1. One of the quickest and simplest ways to punch up your front entry is with a color that contrasts with siding and trim. You can go bold with, say, orange or simply go with something unexpected like a springy green. But if you aren’t one for color, a glossy black can create a similar pop.

2. Walkways – concrete, pavers, stepping stones and so on – lead visitors to your front door and should ideally be about 3 to 4 feet wide and kept clear of overgrown plantings so that they can accommodate two people side-by-side. Most important, though, is their aesthetic compatibility with the colors, materials, style and visual weight of your front entrance.
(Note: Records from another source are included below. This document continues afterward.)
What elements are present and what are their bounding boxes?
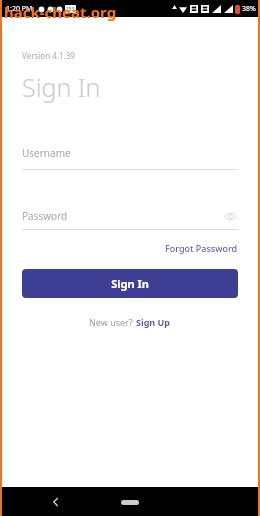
button[interactable]: Password bbox=[22, 208, 238, 230]
staticText: 38% bbox=[242, 4, 256, 14]
button[interactable]: Home bbox=[112, 494, 148, 510]
staticText: Sign In bbox=[111, 276, 149, 291]
button[interactable]: Back bbox=[46, 492, 66, 512]
staticText: New user? bbox=[89, 316, 136, 328]
button[interactable]: Username bbox=[22, 146, 238, 170]
staticText: hack-cheat.org bbox=[4, 2, 117, 22]
staticText: 1:20 PM bbox=[6, 4, 33, 14]
staticText: Forgot Password bbox=[165, 242, 238, 254]
staticText: Sign In bbox=[22, 70, 101, 104]
staticText: 153 bbox=[66, 6, 75, 13]
staticText: Password bbox=[22, 209, 222, 223]
staticText: Username bbox=[22, 146, 71, 160]
staticText: Sign Up bbox=[136, 316, 171, 328]
button[interactable]: Forgot Password bbox=[165, 240, 238, 256]
button[interactable]: Show password bbox=[222, 208, 238, 224]
button[interactable]: Sign Up bbox=[136, 316, 171, 328]
staticText: Version 4.1.39 bbox=[22, 50, 75, 61]
button[interactable]: Sign In bbox=[22, 269, 238, 298]
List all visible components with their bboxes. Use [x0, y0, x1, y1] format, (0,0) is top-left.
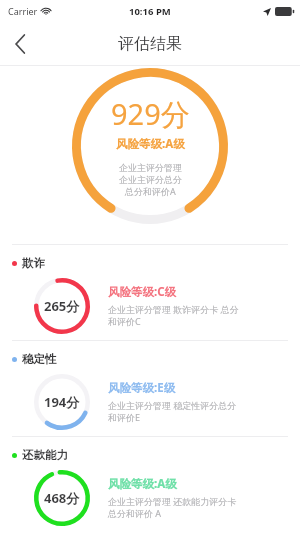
button[interactable]: Back [0, 24, 40, 64]
staticText: 风险等级:A级 [116, 136, 185, 152]
staticText: 稳定性 [22, 352, 57, 366]
staticText: 风险等级:E级 [108, 380, 176, 396]
staticText: 风险等级:C级 [108, 284, 177, 300]
staticText: 企业主评分管理 企业主评分总分 总分和评价A [119, 162, 182, 198]
staticText: 194分 [44, 393, 80, 411]
staticText: 265分 [44, 297, 80, 315]
button[interactable]: 还款能力 [0, 437, 300, 532]
staticText: Carrier [8, 5, 38, 17]
staticText: 欺诈 [22, 256, 45, 270]
staticText: 企业主评分管理 欺诈评分卡 总分 和评价C [108, 303, 239, 328]
button[interactable]: 稳定性 [0, 341, 300, 436]
staticText: 468分 [44, 489, 80, 507]
staticText: 企业主评分管理 稳定性评分总分 和评价E [108, 399, 237, 424]
staticText: 风险等级:A级 [108, 476, 177, 492]
staticText: 929分 [111, 94, 190, 134]
staticText: 还款能力 [22, 448, 68, 462]
staticText: 评估结果 [118, 34, 182, 54]
button[interactable]: 欺诈 [0, 245, 300, 340]
staticText: 10:16 PM [129, 5, 171, 18]
staticText: 企业主评分管理 还款能力评分卡 总分和评价 A [108, 495, 237, 520]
A substantial or grand front entryway, for instance, would overwhelm petite stepping stones.

3. Potted plants add personality and softness or structure, depending on the type of pots and plants selected, while just the right welcome mat – or rug on a covered entry – is like wearing the perfect piece of jewelry with an outfit.

4. While potted plants are fun and easy to layer, change and move, avoid overlooking the surrounding hardscaping. Given the cost of higher-end pots and plants nowadays, sometimes addressing steps and other architectural features is not substantially more expensive. Interesting tiles on the step risers or the addition of style-compatible brackets, railings, moldings, columns, awnings, and trim can pack a lot of design punch. If they can repeat an element from elsewhere on your home’s facade, all the better to establish a harmonious look.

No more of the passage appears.